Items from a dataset
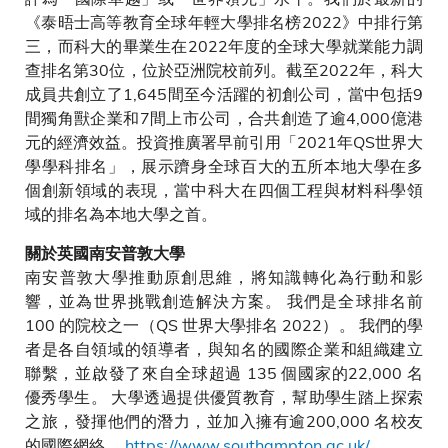
《泰晤士高等教育全球年輕大學排名榜2022》中排行第
三，而科大的畢業生在2022年度的全球大學就業能力調
查排名第30位，位於亞洲院校前列。截至2022年，科大
成員共創立了1,645間至今活躍的初創公司，當中包括9
間獨角獸企業和7間上市公司，合共創造了逾4,000億港
元的經濟效益。投資推廣署早前引用「2021年QS世界大
學學科排名」，展示躋身全球百大的五所本地大學在多
個創新領域的表現，當中科大在四個工程與材料科學領
域的排名為本地大學之首。
關於英國南安普敦大學
南安普敦大學推動原創思維，將知識轉化為行動和影
響，並為世界挑戰創造解決方案。 我們是全球排名前
100 的院校之一（QS 世界大學排名 2022）。 我們的學
者是各自領域的領導者，與知名的國際企業和組織建立
聯繫，並啟發了來自全球超過 135 個國家的22,000 名
優秀學生。 大學透過提供優質教育，幫助學生踏上探索
之旅，發揮他們的潛力，並加入擁有逾200,000 名校友
的國際網絡。
https://www.southampton.ac.uk/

Task goal: Word for word, restate the records above and drop the pictures.

Solution to this task:
《泰晤士高等教育全球年輕大學排名榜2022》中排行第
三，而科大的畢業生在2022年度的全球大學就業能力調
查排名第30位，位於亞洲院校前列。截至2022年，科大
成員共創立了1,645間至今活躍的初創公司，當中包括9
間獨角獸企業和7間上市公司，合共創造了逾4,000億港
元的經濟效益。投資推廣署早前引用「2021年QS世界大
學學科排名」，展示躋身全球百大的五所本地大學在多
個創新領域的表現，當中科大在四個工程與材料科學領
域的排名為本地大學之首。
關於英國南安普敦大學
南安普敦大學推動原創思維，將知識轉化為行動和影
響，並為世界挑戰創造解決方案。 我們是全球排名前
100 的院校之一（QS 世界大學排名 2022）。 我們的學
者是各自領域的領導者，與知名的國際企業和組織建立
聯繫，並啟發了來自全球超過 135 個國家的22,000 名
優秀學生。 大學透過提供優質教育，幫助學生踏上探索
之旅，發揮他們的潛力，並加入擁有逾200,000 名校友
的國際網絡。
https://www.southampton.ac.uk/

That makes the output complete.